San Rafael tuvo este fin de semana una de esas jornadas que quedan en la memoria de cualquier pescador. En El Tigre, uno de los lugares donde se congregan los amantes de la caña y la paciencia, apareció un ejemplar que no se ve todos los días: una carpa gigante de 9,5 kilos.
La captura fue de Damián Olguín, que logró sacar del agua a este verdadero “tanque” y rápidamente la noticia empezó a correr entre los que frecuentan la zona.

No solo por el peso, sino porque hacía mucho que no se registraba un ejemplar de este tamaño en el departamento.
En otras provincias o espejos de agua del país las carpas grandes pueden ser más comunes, pero en el sur mendocino no es algo habitual, por eso la sorpresa fue doble.
La carpa no suele estar en el podio de “las más buscadas” por muchos pescadores deportivos de la zona, que a veces prefieren otras especies. Pero tiene su propio club de fans, y cada temporada suma más.

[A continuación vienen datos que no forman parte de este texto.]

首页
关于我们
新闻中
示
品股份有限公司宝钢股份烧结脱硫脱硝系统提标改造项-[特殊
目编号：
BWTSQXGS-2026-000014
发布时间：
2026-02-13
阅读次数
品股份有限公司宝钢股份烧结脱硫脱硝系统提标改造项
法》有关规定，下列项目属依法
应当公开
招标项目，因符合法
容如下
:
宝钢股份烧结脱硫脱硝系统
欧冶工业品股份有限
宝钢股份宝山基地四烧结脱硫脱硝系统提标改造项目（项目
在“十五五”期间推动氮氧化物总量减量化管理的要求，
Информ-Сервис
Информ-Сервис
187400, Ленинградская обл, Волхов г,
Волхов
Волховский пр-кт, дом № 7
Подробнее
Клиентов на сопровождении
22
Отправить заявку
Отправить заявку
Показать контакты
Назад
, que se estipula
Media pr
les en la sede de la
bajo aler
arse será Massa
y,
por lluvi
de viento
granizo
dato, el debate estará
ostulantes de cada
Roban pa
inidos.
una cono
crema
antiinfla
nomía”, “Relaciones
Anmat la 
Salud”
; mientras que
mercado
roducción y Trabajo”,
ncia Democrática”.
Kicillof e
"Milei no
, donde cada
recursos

En general, suele moverse cerca del fondo, buscando alimento, y eso hace que muchos pescadores opten por técnicas y carnadas específicas. Y aunque para algunos sea “la alternativa”, para otros es directamente el objetivo: hay quienes salen a buscarlas a propósito, por el desafío y por la posibilidad de dar con una sorpresa pesada.
Otro punto que suma es el reglamento: en Mendoza, la carpa está habilitada para la pesca durante todo el año y además no tiene límite de extracción. Por eso es una opción frecuente para quienes quieren salir a pescar sin estar tan atados a temporadas o cupos.